The privy councillor drank from his glass and continued, with deeply-moved voice:

"We also, we--the children of this nineteenth century--are born to have no leave of absence. The enormous tasks given us in science, in politics, in every department of human activity, claim from childhood up all our powers and consume them entirely. To arms! to arms! This is the unceasing cry which summons us also, whether our arms are the pen or the brush, the plough or the hammer, the compass or the lancet. And work--inexorable, imperious work--what does it care for the workman?--whether his temples are beating with fever, whether his brain is overwrought to insanity, or his limbs are trembling from exhaustion--work does not mind it. It rewards him with poverty, sickness, and suffering, and demands of the ill-treated, the oppressed, the labors of Hercules. Yes, my friends, we also are plebeians in the service of work as those Roman plebeians in the service of war, and we can complain with them and say, 'sine missione nascimur."

"And yet, I asked myself, how is it possible that we, weaklings and degenerate offspring as we are, can accomplish deeds by the side of which those of Hercules and other heroes appear like the play of pigmies? That our time, so often reproached on account of the prevailing laxity and indifference, nevertheless is like a parturient mountain, which produces--not a ridiculous mouse, but snorting steam-engines, gigantic works of industry and triumphs of inventive genius of every kind? It is possible only by the complete change which has taken place in the relative position of men. Then, work and conflict were in the hands of a few heroes, while the masses were following in idleness and laziness with loud cries. Now the individual, however great he may be, counts for little; the whole strength of our day lies in the masses, which are pressing forward in close columns, slowly but irresistibly, in the path of progress. This is not yet clearly seen by many. Rulers, princes, and princes' servants, who have a dim apprehension of the matter, would like to bring back the olden times for the sake of their brutal selfishness and their frivolous vanity--the times when the individual was everything and the masses nothing; but it is all in vain. The army of progress, endowed with the death-defying instinct of the migratory lemur, marches on in long, unnumbered lines, shoulder to shoulder, each man stepping in the footsteps of the man before him, and when here and there a vacant space occurs the lines are closed up again in an instant.
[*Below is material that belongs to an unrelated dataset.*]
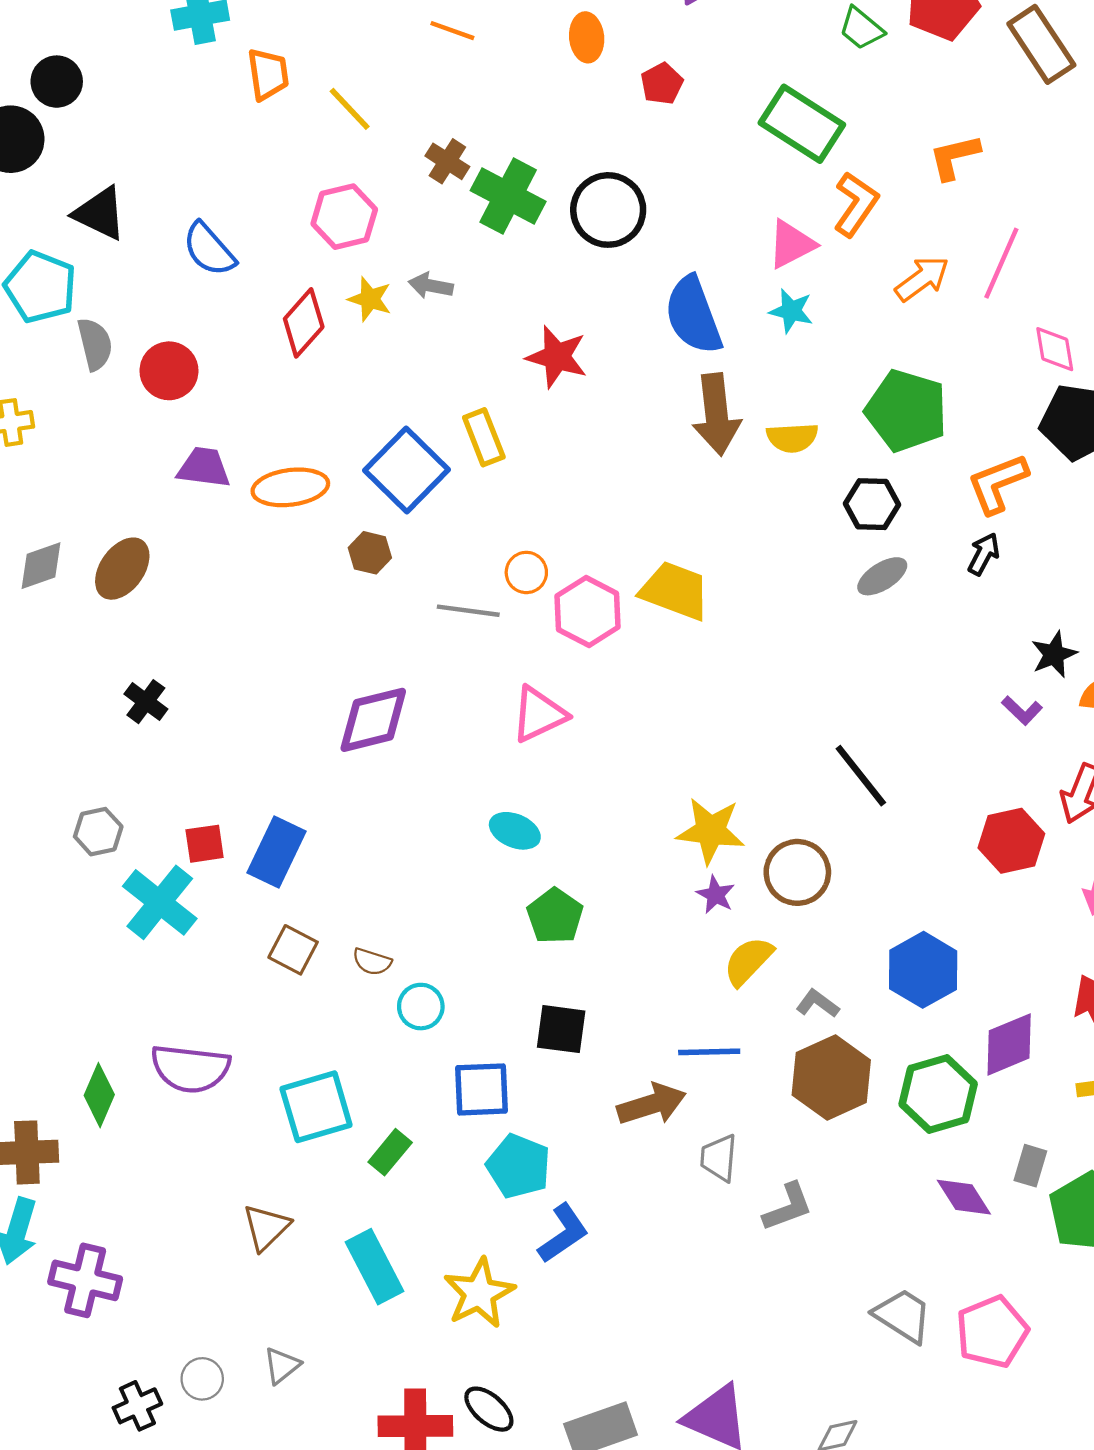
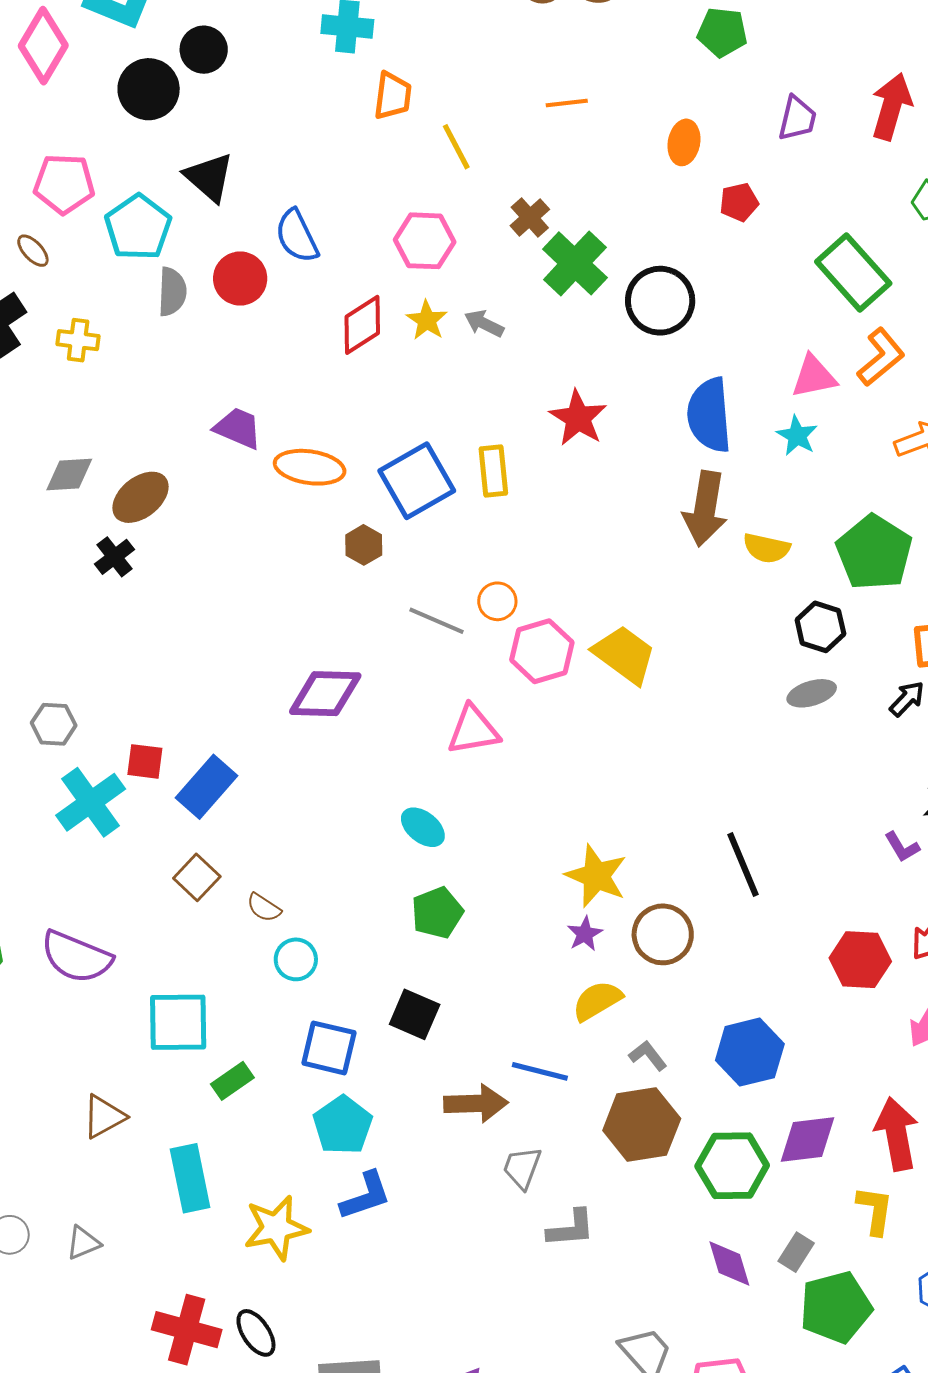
orange line: (452, 31) -> (567, 103), turned -42
red circle: (169, 371) -> (240, 279), moved
black cross: (146, 702) -> (115, 557), moved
"And this thought, my friends, which I tried to see clearly before my mind's eye, had something marvellously soothing for me. I thought, what does it matter whether you break down to-day or to-morrow? Behind you follows a younger and stronger soldier who will at once step over you, fill your place, and accomplish with the very arms which fall from your releasing grasp greater things than you could ever have done."

As he said these words, the privy councillor pressed his son-in-law's hand; but Sophie, who had long struggled with her tears, threw herself sobbing in her father's arms.

"No, no, my child," said her father, stroking her soft hair lovingly. "You must not cry; I wanted to prove to you, and to you all, that we must not weep and wail, but rejoice at it, that we are invincible and immortal in others and through others. Yes, it is a beautiful and a true saying, which I read to-day in Freiligrath's Confession of Faith: 'On the tree of mankind blossom blooms by blossom.' I see all around me budding and blooming; a whole spring of mankind in miniature. How long will it be before these buds and blossoms will change into glorious flowers, and ripen to luscious fruit? Will I live to see it? I wish to do so, I hope so; but even if it should not be so--if I should not be permitted to see your children at my knee--well, then, you dear ones, sorrow must follow joy as joy follows sorrow; where blossom is to crowd upon blossom, there the dry wood must be cut out and thrown into the oven; and if we must part, we had better part, if not cheerfully, at least bravely."

While the privy councillor had been speaking, a dull sound of steps and the confused noise of suppressed voices had been heard before the windows in the street. Then all had been silent again; and as the privy councillor said his last words there arose suddenly, in the magnificent tones of an immense chorus of men's voices, gentle as the spring breezes, and yet mighty as a thunderstorm, the song:

"It is decreed in God's own council
That thou must part
From all that's dearest to the heart;
Altho' in all this world the hardest is
To human heart
From those we love for e'er to part!"

Those in the room were startled as if a voice from on high were speaking to them. Sophie leaned sobbing on her father's breast; the eyes of the men were brimful of tears; Marguerite even, although she did not understand a word, was yet so excited that she pressed her handkerchief to her face and wept aloud.

Then all rose and went to the bay-window. Below, in the very wide street, and forming a large semicircle marked out by bright lamps, stood the singers--members of the Mechanics' Club, which the privy councillor had founded years ago, and whose president Franz had been during the last weeks. Further out an immense multitude, head to head--men and women, citizens, students, poor people--all pell-mell, silent, motionless, as in a church.